Which is why I am grateful my geek instincts led me to be a somewhat early adopter of Hayao Miyazaki and Studio Ghibli anime. I have been hooked since I first saw Spirited Away, and I have found his work to provide a needed vaccine for my girls against the creeping illness of princess-itis. (Yes, I am aware Disney owns the distribution rights for the English dubs. I am not against Disney per se, and Disney knows a good story when it sees one. It works very hard to own as many of them as it possibly can. But I will note, the stories I find worth watching are ones Disney had to go out and purchase from other studios, and when that didn’t work they just bought the studio itself.)
Here is a list of the three most important reasons why I would rather have my daughter pretending to be any Miyazaki heroine over a Disney princess:
1. Archetypes versus Characters
One of the major reasons Disney princesses are so effective as marketing vehicles for children is they distill what it means to be a girl or boy down to a highly simplified formula easy for young children to grasp. Put on a princess dress and I am a girl. Wear a sword, I am a boy. Such stereotyping works really well for a 3- to 6-year-old mind which is just beginning to grapple with gender differences and their consequences. As effective as these stereotypes can be at selling princess products to young girls, these oversimplified notions of gender become problematic when you examine what a princess does.
Here there is a bit of a split in the Disney canon. Old-school Disney relied on a tried and true damsel-in-distress model, in which the heroine of stories like Sleeping Beauty, Snow White and Cinderella did very little to fix their situation. They weren’t often actors in their own drama, other than perhaps to cook or clean and look intoxicatingly beautiful for the prince, so he would act to save her from her passive plight.
New school Disney at least allows the women in the story to be actors in their own right. Often they act to save the prince: Ariel, Belle and Mulan are easy examples. However, such agency is deeply undermined when all the agency of the princess is used in the service of the princess’ relationship with the hero. Mulan is perhaps the exception here. Her agency is motivated not by a man but rather by service to her family and country. Yet, Mulan is somewhat the exception which proves the rule, and in the end, the final effect of that agency, what makes it complete, is the hero asking her father for Mulan’s hand in marriage. I also note she is one of the least marketed of the Disney heroines. Except for Mulan, almost all the actions of Disney princesses still seem to be defined in relationship to their man.

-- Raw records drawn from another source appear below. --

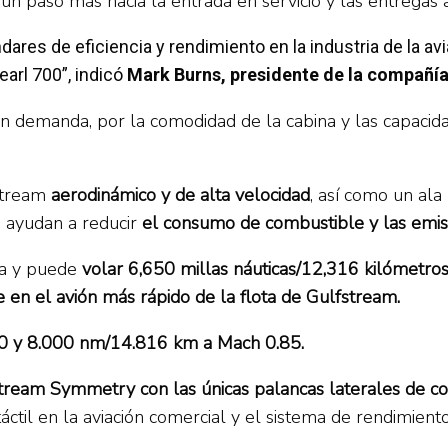
 paso más hacia la entrada en servicio y las entregas a 
es de eficiencia y rendimiento en la industria de la avi
earl 700”, indicó
Mark Burns, presidente de la compañía
n demanda, por la comodidad de la cabina y las capaci
stream
aerodinámico y de alta velocidad
, así como un ala
s ayudan a reducir
el consumo de combustible y las emis
ia y puede
volar 6,650 millas náuticas/12,316 kilómetr
 en el avión más rápido de la flota de Gulfstream.
0 y 8.000 nm/14.816 km a Mach 0.85.
tream Symmetry con las únicas palancas laterales de co
áctil en la aviación comercial y el sistema de rendimiento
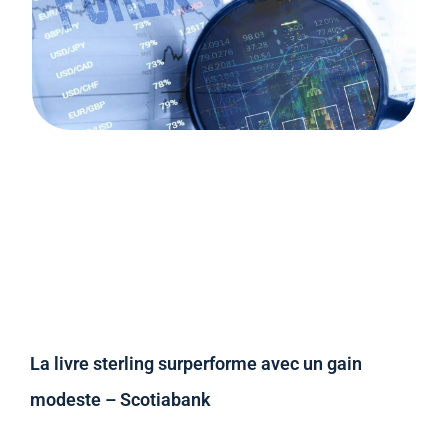
La livre sterling surperforme avec un gain
modeste – Scotiabank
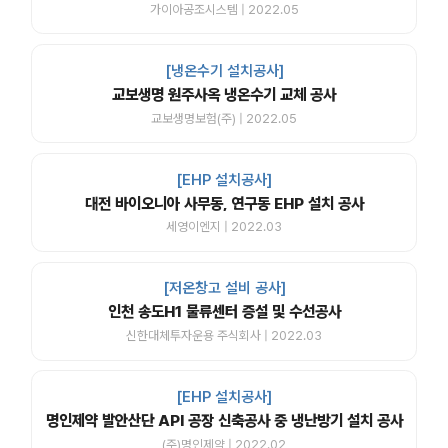
가이아공조시스템 | 2022.05
[냉온수기 설치공사]
교보생명 원주사옥 냉온수기 교체 공사
교보생명보험(주) | 2022.05
[EHP 설치공사]
대전 바이오니아 사무동, 연구동 EHP 설치 공사
세영이엔지 | 2022.03
[저온창고 설비 공사]
인천 송도H1 물류센터 증설 및 수선공사
신한대체투자운용 주식회사 | 2022.03
[EHP 설치공사]
명인제약 발안산단 API 공장 신축공사 중 냉난방기 설치 공사
(주)명인제약 | 2022.02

In contrast, Miyazaki’s female leads offer a far more complex picture of what it means to be a person. They often have agency outside of their relationships to men. In Spirited Away, 10-year-old Chihiro risks her own safety to save her parents. The romance in the plot is tangential and works alongside this mission, rather than being a central focus of her life. This is true for many Miyazaki films, from Castle in the Sky to A Whisper of the Heart, which Miyazaki wrote but did not direct.
Don’t misunderstand; this isn’t a rant against romance. My two very favorite Miyazaki films are Howl’s Moving Castle and A Whisper of the Heart, both of which are classic romances that follow the formula to a T. However, the two heroines in these films, Sophie and Shizuku respectively, both have interests, a life, and a personality beyond their relationships with men. But it isn’t just a question of romance or not. As I was thinking about this piece, I couldn’t figure out why, but I knew I really didn’t like Disney’s vision of romance, and for some reason I really enjoy Miyazaki’s. It took a conversation with my daughters to define what bothered me.